EW attended the Sunday, Jan. 29, rally at the federal courthouse downtown, a response to President Trump’s executive order temporarily suspending the U.S. refugee program for those seeking asylum from a list of seven Muslim nations. (Apparently Muslim is no longer a religious designation but a political one, which begs the question about the so-call Christians now in the White House.) Such a protest, which saw estimated crowds of 1,000 or more, is a right and proper democratic response to such xenophobic, unconstitutional nonsense, and it feels good to gather and vent.

• We note with sadness the death on Jan. 20 of Edwin Coleman, jazz musician, professor of English and outspoken civil rights advocate in Eugene. He died at age 84 from complications of flu. As a jazz guitarist, Coleman backed up such musicians as Ella Fitzgerald, Vince Guaraldi and Peter, Paul and Mary. As a civil rights advocate he met the Rev. Martin Luther King Jr. As a professor at the University of Oregon, he stood for equality and tolerance, bringing his love of African-American literature, folklore and drama to generations of Oregon students.

• Let the games begin! Pete Sorenson’s announcement that this is his last four-year term as Lane County commissioner opens the floodgates for candidates to step up in his progressive South Eugene district. Not an easy job for a progressive, it does now pay $84,457 annually, making it the best political pay prospect in the county. We wonder if Andy Stahl will run again or if a smart, strong woman will try to join the current men’s club? Kudos to Pete for making this announcement four years out.

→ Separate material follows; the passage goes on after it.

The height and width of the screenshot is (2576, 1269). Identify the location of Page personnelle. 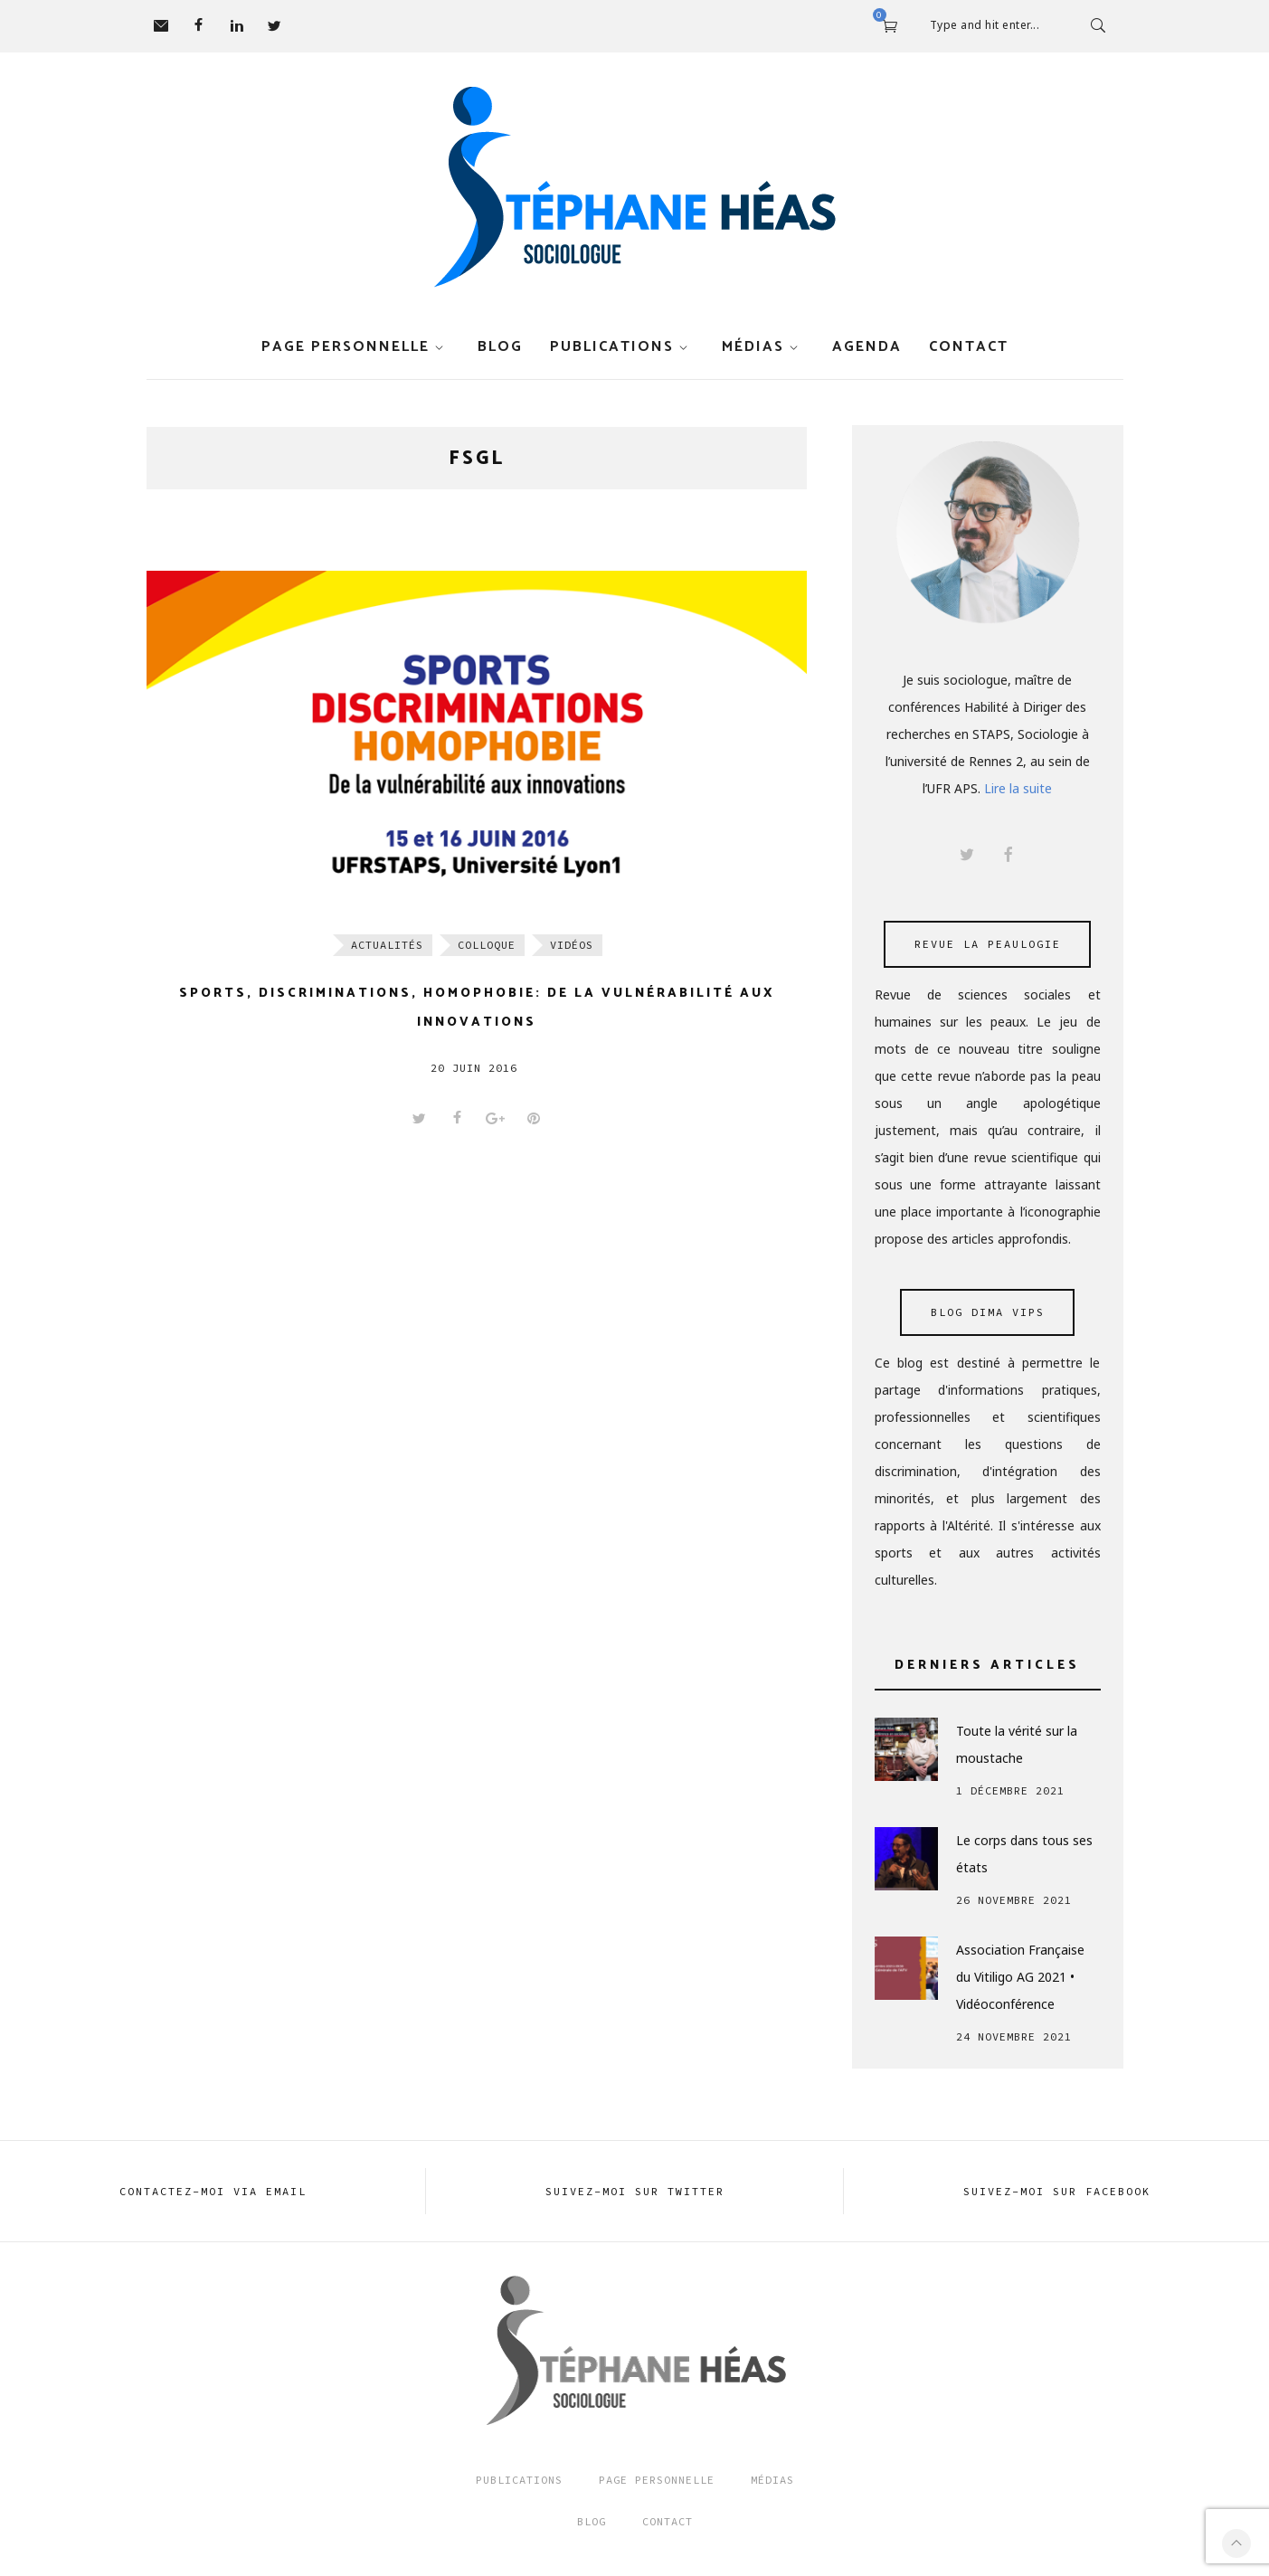
(345, 347).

Monday, Jan. 16, is Martin Luther King Jr. Day. If you haven’t already, take a moment to read MLK’s “Letter from Birmingham Jail” or his “I Have a Dream” speech and remind yourself of how far we have come and how very far we still have to go when it comes to race and racism in this country. The Eugene-Springfield NAACP says that the 2017 MLK Jr. March shaping up to be biggest to date, and as well it should. Black Lives Matter.